> [The records]:
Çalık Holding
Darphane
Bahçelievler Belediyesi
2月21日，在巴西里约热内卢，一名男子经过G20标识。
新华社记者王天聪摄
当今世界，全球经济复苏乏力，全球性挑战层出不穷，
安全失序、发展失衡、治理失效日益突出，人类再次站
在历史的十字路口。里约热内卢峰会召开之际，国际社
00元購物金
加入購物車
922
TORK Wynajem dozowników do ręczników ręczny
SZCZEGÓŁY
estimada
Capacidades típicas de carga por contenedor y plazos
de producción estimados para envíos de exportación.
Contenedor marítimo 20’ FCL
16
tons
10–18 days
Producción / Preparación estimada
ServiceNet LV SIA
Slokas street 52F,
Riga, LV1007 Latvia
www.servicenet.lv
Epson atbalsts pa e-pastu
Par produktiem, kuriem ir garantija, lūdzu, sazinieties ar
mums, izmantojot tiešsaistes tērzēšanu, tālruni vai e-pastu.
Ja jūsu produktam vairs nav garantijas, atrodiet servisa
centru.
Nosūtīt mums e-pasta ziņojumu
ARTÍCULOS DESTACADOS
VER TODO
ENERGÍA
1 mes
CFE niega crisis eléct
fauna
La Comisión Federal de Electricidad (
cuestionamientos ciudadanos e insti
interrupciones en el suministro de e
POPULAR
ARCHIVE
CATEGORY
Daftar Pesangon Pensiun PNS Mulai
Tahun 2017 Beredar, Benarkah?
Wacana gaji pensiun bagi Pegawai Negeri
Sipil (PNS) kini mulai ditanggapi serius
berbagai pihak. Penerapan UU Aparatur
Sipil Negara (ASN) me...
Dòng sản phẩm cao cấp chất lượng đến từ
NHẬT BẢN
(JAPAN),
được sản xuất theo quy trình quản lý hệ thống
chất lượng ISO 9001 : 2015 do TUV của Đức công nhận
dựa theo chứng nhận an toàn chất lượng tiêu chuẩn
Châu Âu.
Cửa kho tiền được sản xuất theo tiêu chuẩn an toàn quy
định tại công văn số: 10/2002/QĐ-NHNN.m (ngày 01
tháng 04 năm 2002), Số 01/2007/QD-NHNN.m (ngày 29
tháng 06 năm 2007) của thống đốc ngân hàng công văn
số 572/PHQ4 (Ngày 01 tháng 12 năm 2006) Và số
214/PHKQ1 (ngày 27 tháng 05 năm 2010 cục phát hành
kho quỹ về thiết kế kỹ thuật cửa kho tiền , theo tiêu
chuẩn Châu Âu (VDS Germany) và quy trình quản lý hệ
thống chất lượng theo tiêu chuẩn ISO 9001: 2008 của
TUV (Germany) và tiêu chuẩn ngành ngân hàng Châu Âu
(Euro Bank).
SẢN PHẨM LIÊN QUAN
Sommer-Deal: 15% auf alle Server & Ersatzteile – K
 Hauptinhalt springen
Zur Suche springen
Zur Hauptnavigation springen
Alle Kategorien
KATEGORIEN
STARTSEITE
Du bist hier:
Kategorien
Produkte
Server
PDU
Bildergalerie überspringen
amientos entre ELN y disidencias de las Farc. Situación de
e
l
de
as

> [What you should do]: Where a line in the entries holds "nhận", copy that line.

> [Response to the task]:
chất lượng ISO 9001 : 2015 do TUV của Đức công nhận
dựa theo chứng nhận an toàn chất lượng tiêu chuẩn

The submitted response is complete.